Comprendre le défi des premières séparations : un cap essentiel pour toute la famille
Voir son bébé découvrir le monde sans soi, même pour quelques instants, est une expérience aussi forte que bouleversante pour de nombreux parents. Que ce soit le premier jour chez la nounou, à la crèche, lors d’une garde ponctuelle chez des proches, ou la toute première nuit loin de la maison familiale, la séparation soulève son lot d’émotions et d’interrogations. Bébé pleurera-t-il ? Va-t-il comprendre que vous revenez ? Est-ce trop tôt ? Ces questions sont normales, et chaque famille vit ce passage à sa manière.
Loin d’être un événement à redouter, cette étape marque souvent le début de l’autonomie progressive de l’enfant, tout en renforçant la confiance de chacun. La clé ? Accompagner la séparation sans précipitation, dans le respect du rythme de bébé… et celui des parents !
Pourquoi les premières séparations peuvent être difficiles ?

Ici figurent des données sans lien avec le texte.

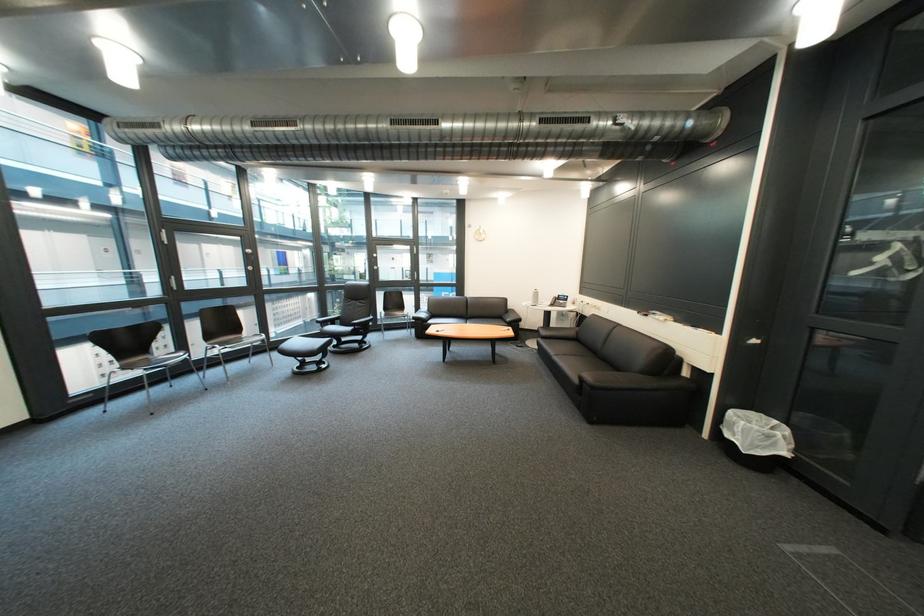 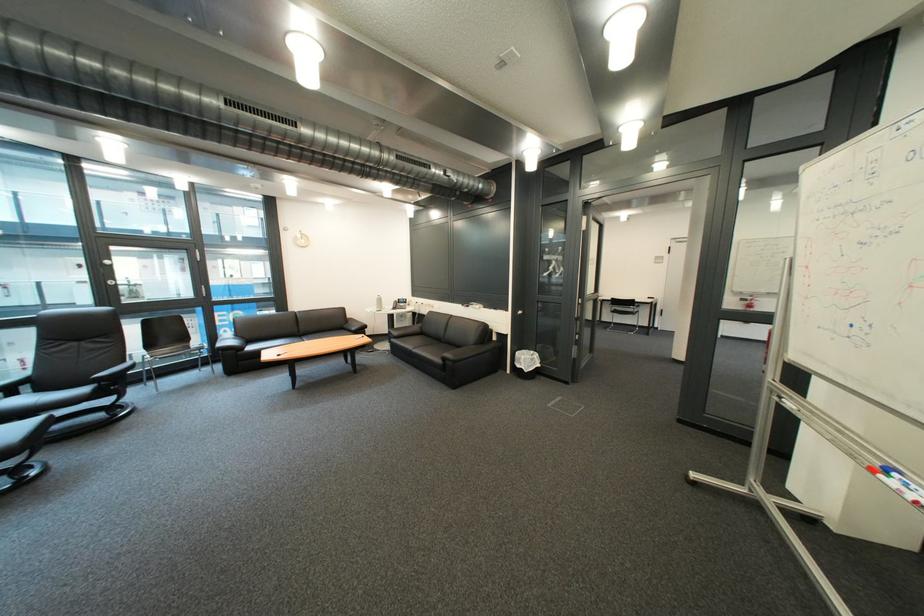 In the second image, find the point that corresponds to [343,325] in the first image.

(16, 395) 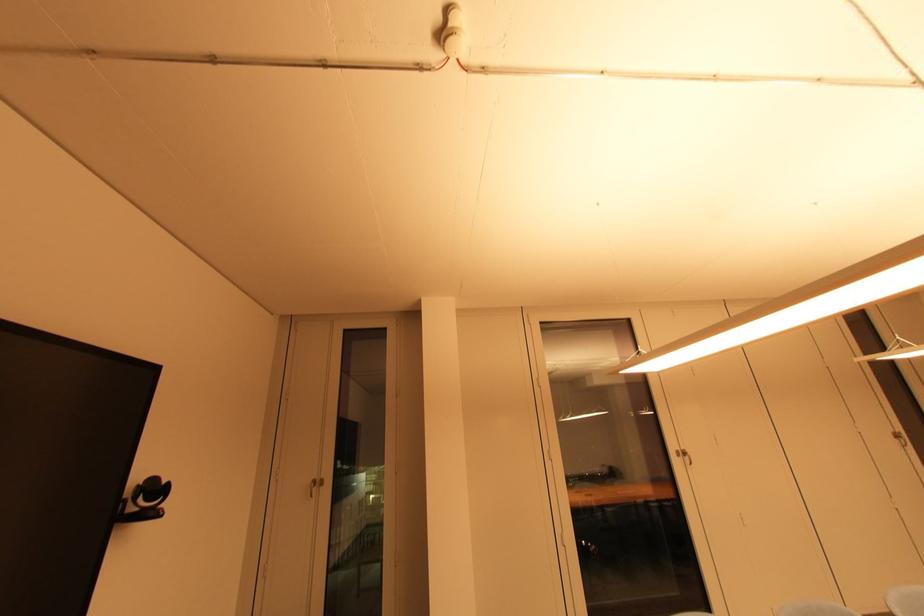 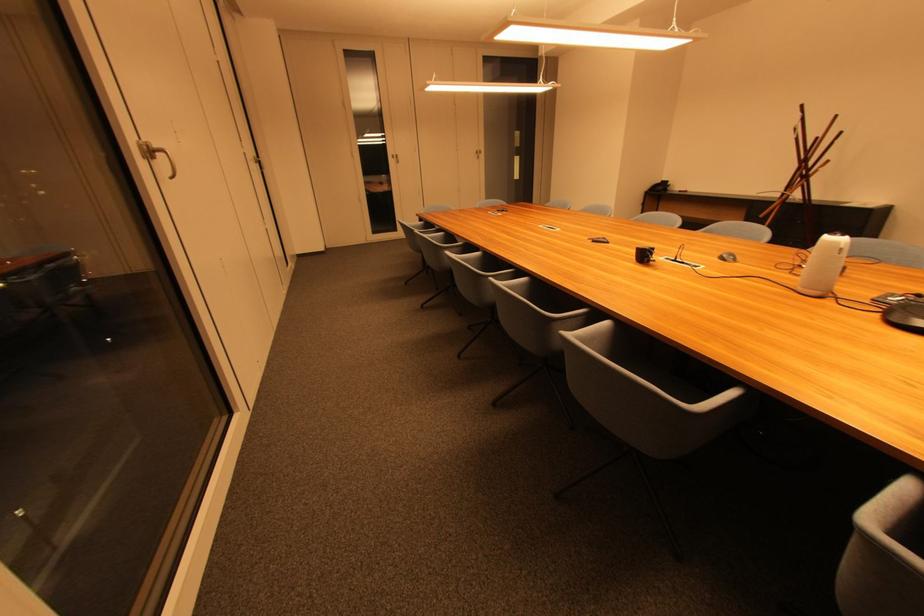 Locate, in the second image, the point that corresponds to point 685,458 in the first image.

(148, 159) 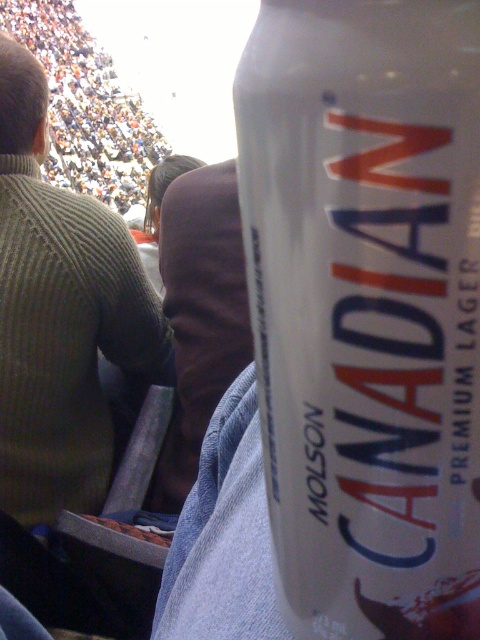 You are at a sports event and holding a white matte can at center. You want to place it between your green ribbed sweater at upper left and a jacket on your other side. Which side should you place the can to ensure it fits without falling over?

The white matte can at center is thinner than the green ribbed sweater at upper left, so placing it between the green ribbed sweater at upper left and the jacket would allow it to fit securely without falling over.

You are at a crowded sports event and holding a drink. You notice two items in your line of sight. The first is the white matte can at center, and the second is the green ribbed sweater at upper left. Which item is closer to you?

The white matte can at center is closer to you because it is in front of the green ribbed sweater at upper left.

Dans les premiers mois, bébé ne fait pas de distinction entre sa propre personne et celle de ses figures d’attachement. Vers 8-10 mois, il traverse une phase dite de l’angoisse de séparation : il comprend que la personne qui prend soin de lui peut partir… mais ne sait pas encore qu’elle reviendra toujours. D’où des pleurs, des réactions vives, et parfois une appréhension chez les parents de voir leur enfant en détresse. C’est une étape tout à fait normale du développement, qui mérite d’être accompagnée sans dramatiser.
Pour les parents, la difficulté vient souvent du sentiment de lâcher prise, d’avoir peur qu’on ne saura pas répondre aux besoins de bébé aussi bien qu’eux, ou de la culpabilité à l’idée de « laisser » son enfant.
Bien préparer la séparation : l’art de l’anticipation
- Parlez-en progressivement à bébé dès qu’il commence à comprendre le sens des mots : évoquez les lieux, les personnes qui seront là, le temps de séparation (« Je reviens après la sieste », « Tu vas t’amuser avec Mamie pendant que je travaille »…).
- Familiarisez-le avec son lieu d’accueil grâce à des visites courtes, en restant d’abord avec lui, puis en sortant quelques minutes.
- Dotez-le d’un « objet transitionnel » (le fameux doudou, lange porté dans votre décolleté, petit jouet familier) porteur de votre odeur ou d’un souvenir rassurant.
- Impliquez la personne relais : confiez-lui les rituels de bébé (chanson du soir, tétine spéciale, habitudes alimentaires). Plus l’environnement sera familier, plus la séparation sera douce.
Le jour J : que dire, que faire ?
- Expliquez avec des mots simples la situation, même si bébé ne comprend pas tout : « Papa/maman part travailler, et reviens te chercher après la collation. »
- Restez serein·e autant que possible : bébé capte vos émotions. Un départ en larmes accentue son stress. Montrez-lui que tout va bien, que cette séparation n’est pas une « épreuve ». Un sourire rassurant, une voix douce valent tous les discours.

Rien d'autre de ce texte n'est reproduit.